DESCRIPTION OF THE TASK -
Pictures stay out of this copy; please retype only the lines from the start of the records through the line with "groothandel in".

THE INPUT -
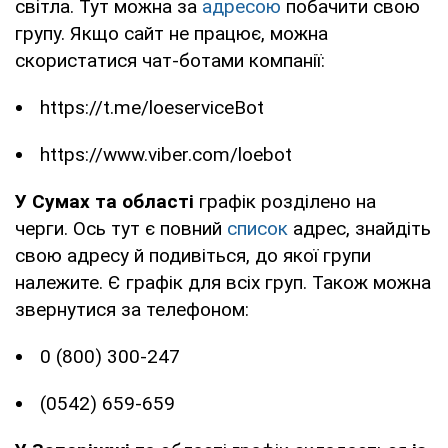
світла. Тут можна за
адресою
побачити свою
групу. Якщо сайт не працює, можна
скористатися чат-ботами компанії:
https://t.me/loeserviceBot
https://www.viber.com/loebot
У Сумах та області
графік розділено на
черги. Ось тут є повний
список
адрес, знайдіть
свою адресу й подивіться, до якої групи
належите. Є графік для всіх груп. Також можна
звернутися за телефоном:
0 (800) 300-247
(0542) 659-659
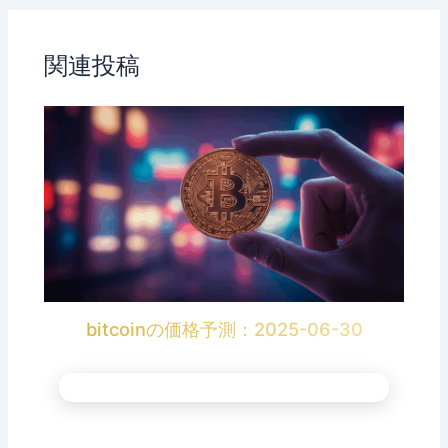
関連投稿
bitcoinの価格予測：2025-06-30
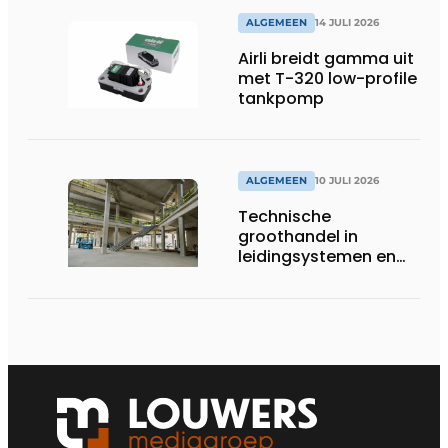
op gesloten druk
systemen
ALGEMEEN
14 JULI 2026
Airli breidt gamma uit
met T-320 low-profile
tankpomp
ALGEMEEN
10 JULI 2026
Technische
groothandel in
leidingsystemen en
componenten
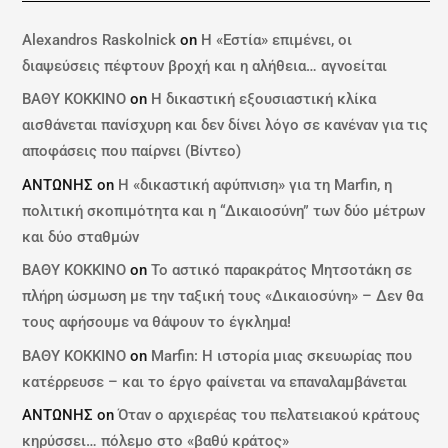
Alexandros Raskolnick
on
Η «Εστία» επιμένει, οι
διαψεύσεις πέφτουν βροχή και η αλήθεια… αγνοείται
ΒΑΘΥ ΚΟΚΚΙΝΟ
on
Η δικαστική εξουσιαστική κλίκα
αισθάνεται πανίσχυρη και δεν δίνει λόγο σε κανέναν για τις
αποφάσεις που παίρνει (Βίντεο)
ΑΝΤΩΝΗΣ
on
Η «δικαστική αφύπνιση» για τη Marfin, η
πολιτική σκοπιμότητα και η “Δικαιοσύνη” των δύο μέτρων
και δύο σταθμών
ΒΑΘΥ ΚΟΚΚΙΝΟ
on
Το αστικό παρακράτος Μητσοτάκη σε
πλήρη ώσμωση με την ταξική τους «Δικαιοσύνη» – Δεν θα
τους αφήσουμε να θάψουν το έγκλημα!
ΒΑΘΥ ΚΟΚΚΙΝΟ
on
Marfin: Η ιστορία μιας σκευωρίας που
κατέρρευσε – και το έργο φαίνεται να επαναλαμβάνεται
ΑΝΤΩΝΗΣ
on
Όταν ο αρχιερέας του πελατειακού κράτους
κηρύσσει… πόλεμο στο «βαθύ κράτος»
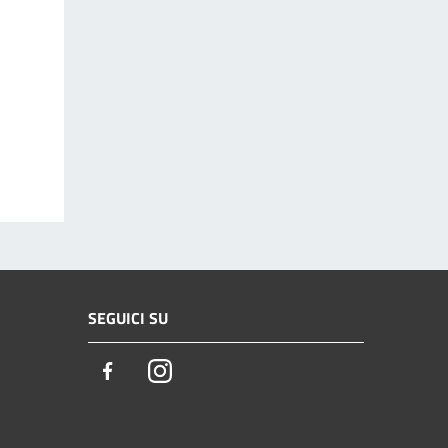
SEGUICI SU
Facebook
Instagram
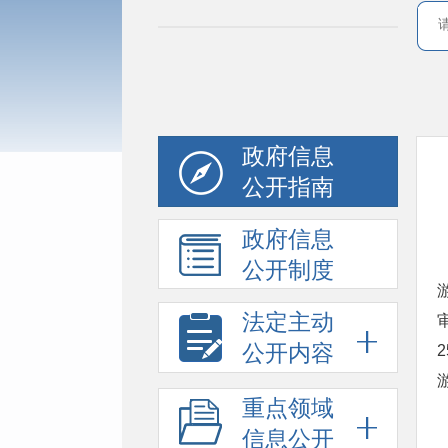
政府信息
公开指南
政府信息
公开制度
法定主动
公开内容
重点领域
信息公开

ANSWER SECTION -
світла. Тут можна за
адресою
побачити свою
групу. Якщо сайт не працює, можна
скористатися чат-ботами компанії:
https://t.me/loeserviceBot
https://www.viber.com/loebot
У Сумах та області
графік розділено на
черги. Ось тут є повний
список
адрес, знайдіть
свою адресу й подивіться, до якої групи
належите. Є графік для всіх груп. Також можна
звернутися за телефоном:
0 (800) 300-247
(0542) 659-659
関連投稿
bitcoinの価格予測：2025-06-30
op gesloten druk
systemen
ALGEMEEN
14 JULI 2026
Airli breidt gamma uit
met T-320 low-profile
tankpomp
ALGEMEEN
10 JULI 2026
Technische
groothandel in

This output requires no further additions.